Mechanistic insights into photoinduced damage of DNA and RNA nucleobases in the gas phase and in bulk solution.

DNA/RNA photohydrates represent a class of well-known biomolecular lesions formed by the absorption of near- to mid-UV light. They are formed via a photoinduced nucleophilic hydrolysis reaction in which water is split (via nucleobase sensitisation) into H + OH radicals. These nascent radicals can then add across C5[double bond, length as m-dash]C6, saturating the preexisting double bond. If unrepaired, such lesions can lead to mutagenic carcinogenesis, which is responsible for several forms of cancer.

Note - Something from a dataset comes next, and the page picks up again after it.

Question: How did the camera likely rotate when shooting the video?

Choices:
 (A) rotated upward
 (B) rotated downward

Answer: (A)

Using high-level electronic structure theory (CASPT2), we map the key excited-state reaction paths associated with the reactivity of DNA (guanine and thymine) and RNA (uracil) nucleobases with water. At the outset, we consider the intrinsic reactivity in the isolated gas phase - in which the water (cluster) + chromophore complex is free from environmental perturbations. We then extrapolate the thymine nucleobase to the bulk DNA environment in aqueous solution in order to ascertain the relative importance of hydrate formation in a more complex biological environment. In this latter study we use high-level mixed quantum/classical (QM/MM: CASPT2/AMBER) methods.